かくれんぼ、しよ?
「ここだ……」
小屋の前で立ち止まった。
足元から弱々しい声が聞こえて目をやると、コロが不快そうな表情を浮かべていた。
……そういえば、おれがこの中に入った時もなんだかいやな匂いがしていた。
人間のおれでも気分を害したのだ。コロにとっては、相当のものだろう。
「おまえは外にいていいからな。おれが見てくるよ」
まるで言葉が通じたようで、コロは身を引いた。
扉には、鍵はかかっていない。引手に手をかけ、ゆっくりと引いた。
そして、目に飛び込んできたものに、おれは――卒倒しそうになった。
「な、なんだ、これ――」
小屋の隅に置かれたろうそくが、不気味に室内を照らしている。
そんな室内は、辺り一面、赤、赤、赤――。
天井からぶら下がっている……人の、頭。
足元に転がっている、変色した、人間の腕や脚。
あまりに凄惨な光景に嘔吐しそうになり、慌てて口を抑えた。
……なんなんだ、これは。

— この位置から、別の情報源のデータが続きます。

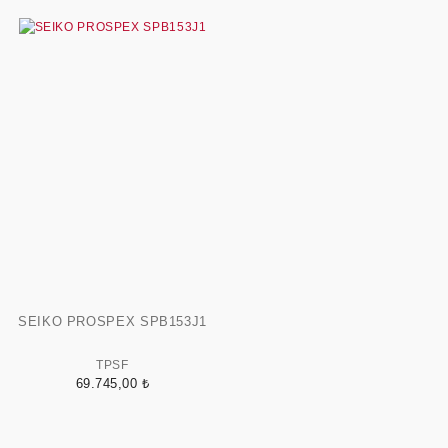
SEIKO PROSPEX SPB153J1
TPSF
69.745,00 ₺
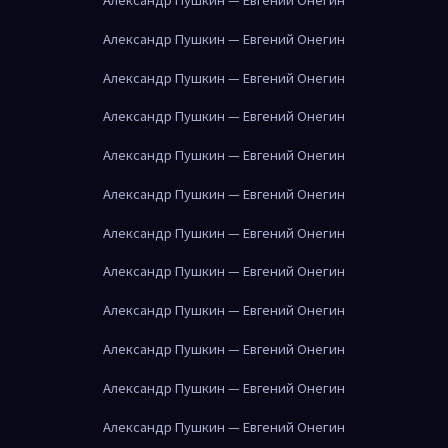
Александр Пушкин — Евгений Онегин
Александр Пушкин — Евгений Онегин
Александр Пушкин — Евгений Онегин
Александр Пушкин — Евгений Онегин
Александр Пушкин — Евгений Онегин
Александр Пушкин — Евгений Онегин
Александр Пушкин — Евгений Онегин
Александр Пушкин — Евгений Онегин
Александр Пушкин — Евгений Онегин
Александр Пушкин — Евгений Онегин
Александр Пушкин — Евгений Онегин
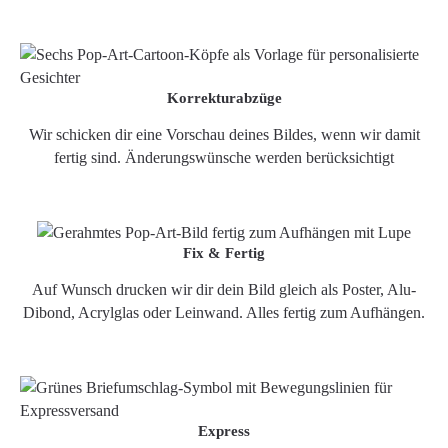
Korrekturabzüge
Wir schicken dir eine Vorschau deines Bildes, wenn wir damit
fertig sind. Änderungswünsche werden berücksichtigt
Fix & Fertig
Auf Wunsch drucken wir dir dein Bild gleich als Poster, Alu-
Dibond, Acrylglas oder Leinwand. Alles fertig zum Aufhängen.
Express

こんなところにマコトがいるっていうのか?
今見ているものが現実なのか、疑いたくもなる。
そこらじゅうにある人間の体のパーツは、パッと見ただけでは何人ぶんかわからない。それだけの数がある。
ふいに、天井からぶら下がる頭のひとつが、風に揺られてこちらに顔が向いた。
それと目が合い――現実を信じたくない気持ちが加速した。